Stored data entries
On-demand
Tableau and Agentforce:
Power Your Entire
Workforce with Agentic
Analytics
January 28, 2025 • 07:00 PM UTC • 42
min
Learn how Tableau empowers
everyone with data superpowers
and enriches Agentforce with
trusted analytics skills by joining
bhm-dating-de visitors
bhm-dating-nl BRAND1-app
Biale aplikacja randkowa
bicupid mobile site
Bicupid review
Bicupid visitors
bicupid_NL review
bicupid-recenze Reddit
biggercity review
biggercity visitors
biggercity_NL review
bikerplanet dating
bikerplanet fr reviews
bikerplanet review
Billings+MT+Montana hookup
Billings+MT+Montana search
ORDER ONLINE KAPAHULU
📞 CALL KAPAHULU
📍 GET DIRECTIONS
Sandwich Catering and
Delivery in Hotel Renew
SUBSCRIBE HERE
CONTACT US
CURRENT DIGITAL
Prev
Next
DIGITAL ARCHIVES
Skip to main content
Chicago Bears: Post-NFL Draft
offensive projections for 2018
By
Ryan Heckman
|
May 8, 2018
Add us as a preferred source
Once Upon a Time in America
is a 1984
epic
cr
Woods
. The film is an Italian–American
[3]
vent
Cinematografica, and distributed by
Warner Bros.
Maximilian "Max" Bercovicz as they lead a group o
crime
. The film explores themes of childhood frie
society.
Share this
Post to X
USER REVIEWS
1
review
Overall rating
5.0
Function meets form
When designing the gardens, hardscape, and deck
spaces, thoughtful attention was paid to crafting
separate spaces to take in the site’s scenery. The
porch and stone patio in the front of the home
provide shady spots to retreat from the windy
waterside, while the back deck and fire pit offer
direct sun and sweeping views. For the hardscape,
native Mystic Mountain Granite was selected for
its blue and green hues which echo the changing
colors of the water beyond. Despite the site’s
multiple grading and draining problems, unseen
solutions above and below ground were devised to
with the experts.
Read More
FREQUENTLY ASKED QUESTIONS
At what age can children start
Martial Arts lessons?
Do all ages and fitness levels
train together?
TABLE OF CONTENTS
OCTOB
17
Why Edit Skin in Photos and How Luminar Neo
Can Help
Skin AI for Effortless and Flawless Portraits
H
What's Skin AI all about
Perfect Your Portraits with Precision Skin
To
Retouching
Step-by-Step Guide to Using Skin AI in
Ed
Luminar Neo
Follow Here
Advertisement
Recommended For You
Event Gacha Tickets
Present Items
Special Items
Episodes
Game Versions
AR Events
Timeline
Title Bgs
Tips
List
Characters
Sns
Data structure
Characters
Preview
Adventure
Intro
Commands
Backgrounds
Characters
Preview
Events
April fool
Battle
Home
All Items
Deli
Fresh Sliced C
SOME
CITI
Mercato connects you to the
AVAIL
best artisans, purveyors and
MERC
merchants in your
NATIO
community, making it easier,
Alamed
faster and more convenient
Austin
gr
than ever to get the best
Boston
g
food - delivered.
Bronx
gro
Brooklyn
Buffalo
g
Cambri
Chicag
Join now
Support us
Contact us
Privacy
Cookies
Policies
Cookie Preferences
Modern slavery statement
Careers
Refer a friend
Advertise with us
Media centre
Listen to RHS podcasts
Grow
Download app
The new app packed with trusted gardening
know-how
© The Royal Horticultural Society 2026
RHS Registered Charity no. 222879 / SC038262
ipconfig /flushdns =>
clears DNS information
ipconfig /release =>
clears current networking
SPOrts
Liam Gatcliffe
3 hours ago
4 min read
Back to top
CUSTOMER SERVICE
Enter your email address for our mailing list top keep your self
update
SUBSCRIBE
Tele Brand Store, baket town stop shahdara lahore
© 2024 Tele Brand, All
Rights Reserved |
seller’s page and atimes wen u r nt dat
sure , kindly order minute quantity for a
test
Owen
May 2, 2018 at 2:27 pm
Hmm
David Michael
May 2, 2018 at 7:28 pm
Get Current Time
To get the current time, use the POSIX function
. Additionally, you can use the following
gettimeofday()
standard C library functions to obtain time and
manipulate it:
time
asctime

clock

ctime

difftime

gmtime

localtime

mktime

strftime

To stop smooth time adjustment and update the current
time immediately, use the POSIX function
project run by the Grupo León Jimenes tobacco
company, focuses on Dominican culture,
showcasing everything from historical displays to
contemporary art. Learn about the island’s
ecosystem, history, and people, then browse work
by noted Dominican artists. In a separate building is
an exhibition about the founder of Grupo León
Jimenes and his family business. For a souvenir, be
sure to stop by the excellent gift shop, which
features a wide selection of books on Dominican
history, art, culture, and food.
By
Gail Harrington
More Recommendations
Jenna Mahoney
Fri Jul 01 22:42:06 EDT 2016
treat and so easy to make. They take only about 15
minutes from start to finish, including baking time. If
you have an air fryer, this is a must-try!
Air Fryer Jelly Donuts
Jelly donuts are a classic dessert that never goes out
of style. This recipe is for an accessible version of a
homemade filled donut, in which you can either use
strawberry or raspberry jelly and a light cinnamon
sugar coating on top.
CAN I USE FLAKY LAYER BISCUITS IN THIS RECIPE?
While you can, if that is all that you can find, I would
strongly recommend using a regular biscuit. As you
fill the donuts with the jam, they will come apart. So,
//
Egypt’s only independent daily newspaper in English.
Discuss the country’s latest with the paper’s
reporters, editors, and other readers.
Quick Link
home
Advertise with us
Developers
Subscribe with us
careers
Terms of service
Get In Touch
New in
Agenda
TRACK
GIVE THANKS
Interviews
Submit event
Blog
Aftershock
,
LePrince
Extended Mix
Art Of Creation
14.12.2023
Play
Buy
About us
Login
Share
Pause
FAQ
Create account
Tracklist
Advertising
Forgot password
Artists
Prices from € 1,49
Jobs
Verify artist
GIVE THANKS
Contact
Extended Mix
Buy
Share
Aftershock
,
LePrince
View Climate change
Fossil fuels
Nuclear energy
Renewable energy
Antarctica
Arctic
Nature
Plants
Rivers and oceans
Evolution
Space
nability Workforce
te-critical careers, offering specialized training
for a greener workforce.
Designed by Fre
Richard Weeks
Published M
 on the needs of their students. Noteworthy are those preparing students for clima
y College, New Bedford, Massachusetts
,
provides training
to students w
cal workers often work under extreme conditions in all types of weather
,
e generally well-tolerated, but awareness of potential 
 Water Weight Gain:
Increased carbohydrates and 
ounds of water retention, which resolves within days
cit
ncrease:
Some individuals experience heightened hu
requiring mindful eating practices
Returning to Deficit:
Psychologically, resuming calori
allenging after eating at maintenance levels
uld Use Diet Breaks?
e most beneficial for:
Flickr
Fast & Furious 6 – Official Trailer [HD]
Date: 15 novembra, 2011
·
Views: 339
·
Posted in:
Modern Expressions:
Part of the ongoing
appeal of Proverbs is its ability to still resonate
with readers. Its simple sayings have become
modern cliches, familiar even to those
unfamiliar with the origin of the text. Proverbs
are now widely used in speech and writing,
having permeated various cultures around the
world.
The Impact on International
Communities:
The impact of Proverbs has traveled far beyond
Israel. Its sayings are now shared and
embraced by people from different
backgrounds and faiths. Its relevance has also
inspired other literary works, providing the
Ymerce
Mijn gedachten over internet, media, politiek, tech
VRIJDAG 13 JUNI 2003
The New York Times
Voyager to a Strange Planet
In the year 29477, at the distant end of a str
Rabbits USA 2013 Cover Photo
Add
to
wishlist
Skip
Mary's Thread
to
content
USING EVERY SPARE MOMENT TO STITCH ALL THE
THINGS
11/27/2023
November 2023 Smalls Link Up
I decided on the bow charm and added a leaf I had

• **Your objective**
Where a line of the records contains the word "Grupo", count it; state only the final tally.

• **Output for this exercise**
2